▶ _WORK REQUEST_
Give back each record precisely, pictures excluded.

####

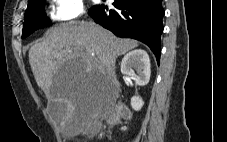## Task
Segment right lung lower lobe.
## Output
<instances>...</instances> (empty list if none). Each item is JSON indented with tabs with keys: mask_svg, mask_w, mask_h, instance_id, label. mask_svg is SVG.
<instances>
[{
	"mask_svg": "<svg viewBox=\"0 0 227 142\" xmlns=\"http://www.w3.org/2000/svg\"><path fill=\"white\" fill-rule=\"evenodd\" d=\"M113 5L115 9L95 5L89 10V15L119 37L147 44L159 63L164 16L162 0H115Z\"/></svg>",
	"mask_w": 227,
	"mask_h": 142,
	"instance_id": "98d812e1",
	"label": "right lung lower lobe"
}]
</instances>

####

▶ _OUTPUT FOR THIS EXERCISE_
## Task
Segment right lung lower lobe.
## Output
<instances>...</instances> (empty list if none). Each item is JSON indented with tabs with keys: mask_svg, mask_w, mask_h, instance_id, label. mask_svg is SVG.
<instances>
[{
	"mask_svg": "<svg viewBox=\"0 0 227 142\" xmlns=\"http://www.w3.org/2000/svg\"><path fill=\"white\" fill-rule=\"evenodd\" d=\"M113 5L115 9L95 5L89 10V15L119 37L147 44L159 63L164 16L162 0H115Z\"/></svg>",
	"mask_w": 227,
	"mask_h": 142,
	"instance_id": "98d812e1",
	"label": "right lung lower lobe"
}]
</instances>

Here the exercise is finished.